The non-profit organisation Arc Prize announced the creation of a new complex test to measure the intelligence of leading AI models.
Most neural networks failed to cope with ARC-AGI-2. Its tests consist of puzzle-like tasks where artificial intelligence must identify visual patterns from a set of multicoloured squares and generate the correct answer grid.
The test is designed to force AI to adapt to new problems it has not encountered before.
“Intelligent” neural networks like o1-pro from OpenAI and R1 from DeepSeek score between 1% and 1.3% on ARC-AGI-2. Powerful non-reasoning artificial intelligences, such as GPT-4.5, Claude 3.7 Sonnet, and Gemini 2.0 Flash, score around 1%.
In comparison, humans correctly answer 60% of the questions on average. For analysis, the foundation asked 400 people to take the test.
Co-founder of the organisation François Chollet emphasised that the new benchmark is intended to measure the flexibility of artificial intelligence, rather than the memorisation of skills.
Today, we’re releasing ARC-AGI-2. It’s an AI benchmark designed to measure general fluid intelligence, not memorized skills – a set of never-seen-before tasks that humans find easy, but current AI struggles with.
It keeps the same format as ARC-AGI-1, while significantly… pic.twitter.com/9mDyu48znp
— François Chollet (@fchollet) March 24, 2025
He added that, unlike ARC-AGI-1, the new test does not allow models to rely on “brute force”—the use of large amounts of computational resources to find a solution. This was the main drawback of the previous version of the benchmark.
“Intelligence is not only defined by the ability to solve problems or achieve high scores. The efficiency with which these skills are acquired and applied is a crucial, defining component. The main question we ask is not only whether AI can acquire [a skill] to solve a task, but also with what efficiency or cost [it does so],” noted Arc Prize Foundation co-founder Greg Kamradt.

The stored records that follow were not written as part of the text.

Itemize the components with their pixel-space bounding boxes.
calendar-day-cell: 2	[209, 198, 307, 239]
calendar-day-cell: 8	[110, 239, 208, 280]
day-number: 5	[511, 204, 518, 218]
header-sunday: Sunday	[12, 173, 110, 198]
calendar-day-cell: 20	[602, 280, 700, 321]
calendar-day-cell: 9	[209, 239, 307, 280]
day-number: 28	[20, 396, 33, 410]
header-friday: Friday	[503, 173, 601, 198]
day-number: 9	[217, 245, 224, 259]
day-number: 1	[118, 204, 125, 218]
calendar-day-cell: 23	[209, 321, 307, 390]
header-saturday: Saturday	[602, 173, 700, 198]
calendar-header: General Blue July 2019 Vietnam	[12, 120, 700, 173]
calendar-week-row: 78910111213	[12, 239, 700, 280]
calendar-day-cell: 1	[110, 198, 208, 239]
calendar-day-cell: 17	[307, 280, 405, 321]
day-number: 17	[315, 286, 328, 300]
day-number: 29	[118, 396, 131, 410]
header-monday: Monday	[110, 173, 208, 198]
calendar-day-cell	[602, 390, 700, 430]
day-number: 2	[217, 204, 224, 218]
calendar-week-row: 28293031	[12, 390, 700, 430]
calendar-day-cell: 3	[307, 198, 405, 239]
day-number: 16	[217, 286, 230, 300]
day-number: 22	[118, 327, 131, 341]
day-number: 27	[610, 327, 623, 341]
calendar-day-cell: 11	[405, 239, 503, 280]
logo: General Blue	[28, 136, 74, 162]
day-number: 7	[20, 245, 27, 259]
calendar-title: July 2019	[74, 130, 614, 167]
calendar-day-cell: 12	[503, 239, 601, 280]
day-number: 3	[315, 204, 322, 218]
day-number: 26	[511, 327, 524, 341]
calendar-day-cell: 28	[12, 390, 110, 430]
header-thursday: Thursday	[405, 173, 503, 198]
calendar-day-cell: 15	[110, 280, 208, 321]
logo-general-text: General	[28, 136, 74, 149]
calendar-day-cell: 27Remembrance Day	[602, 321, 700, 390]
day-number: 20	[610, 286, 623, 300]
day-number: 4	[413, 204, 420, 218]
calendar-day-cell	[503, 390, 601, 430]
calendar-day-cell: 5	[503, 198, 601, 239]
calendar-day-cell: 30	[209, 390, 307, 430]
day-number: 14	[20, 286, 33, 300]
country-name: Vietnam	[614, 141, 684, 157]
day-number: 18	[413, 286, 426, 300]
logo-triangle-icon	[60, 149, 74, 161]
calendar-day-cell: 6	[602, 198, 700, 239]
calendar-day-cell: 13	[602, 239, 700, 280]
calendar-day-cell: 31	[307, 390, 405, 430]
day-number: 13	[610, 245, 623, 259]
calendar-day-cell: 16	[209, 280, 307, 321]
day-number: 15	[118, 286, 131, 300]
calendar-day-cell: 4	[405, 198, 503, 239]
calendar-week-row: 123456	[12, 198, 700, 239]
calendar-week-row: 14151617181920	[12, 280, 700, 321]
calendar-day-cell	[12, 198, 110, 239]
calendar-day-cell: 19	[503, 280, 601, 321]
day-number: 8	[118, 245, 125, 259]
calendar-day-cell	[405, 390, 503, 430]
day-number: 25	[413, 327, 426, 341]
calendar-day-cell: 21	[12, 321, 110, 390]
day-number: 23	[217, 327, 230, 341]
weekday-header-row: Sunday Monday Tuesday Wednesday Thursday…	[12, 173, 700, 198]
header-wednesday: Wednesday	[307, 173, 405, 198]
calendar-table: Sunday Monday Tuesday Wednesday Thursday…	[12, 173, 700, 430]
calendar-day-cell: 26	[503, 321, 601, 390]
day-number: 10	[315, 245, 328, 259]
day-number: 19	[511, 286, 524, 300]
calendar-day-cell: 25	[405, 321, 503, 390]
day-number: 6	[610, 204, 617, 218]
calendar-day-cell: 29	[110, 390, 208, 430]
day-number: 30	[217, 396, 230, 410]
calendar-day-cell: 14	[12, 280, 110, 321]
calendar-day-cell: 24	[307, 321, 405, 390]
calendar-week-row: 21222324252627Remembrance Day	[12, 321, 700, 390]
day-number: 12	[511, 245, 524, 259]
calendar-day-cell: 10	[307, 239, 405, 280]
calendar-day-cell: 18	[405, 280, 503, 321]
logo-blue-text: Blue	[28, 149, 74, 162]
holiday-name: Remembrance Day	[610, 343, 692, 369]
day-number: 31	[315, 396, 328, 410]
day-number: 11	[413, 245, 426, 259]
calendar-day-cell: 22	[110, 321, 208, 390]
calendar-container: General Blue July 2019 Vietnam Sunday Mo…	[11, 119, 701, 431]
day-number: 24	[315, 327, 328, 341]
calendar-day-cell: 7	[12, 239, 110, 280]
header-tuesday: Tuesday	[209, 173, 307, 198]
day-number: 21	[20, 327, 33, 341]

AI models were unable to pass ARC-AGI-1 for about five years—until December 2024, when OpenAI released the “thinking” AI o3. It matched human performance.
Previously, the reasoning-oriented AI model o1-preview manipulated the file system independently and without prompts to hack the test environment to avoid losing to Stockfish in chess.
In January 2025, leading neural networks lost in a chess tournament, despite using illegal moves.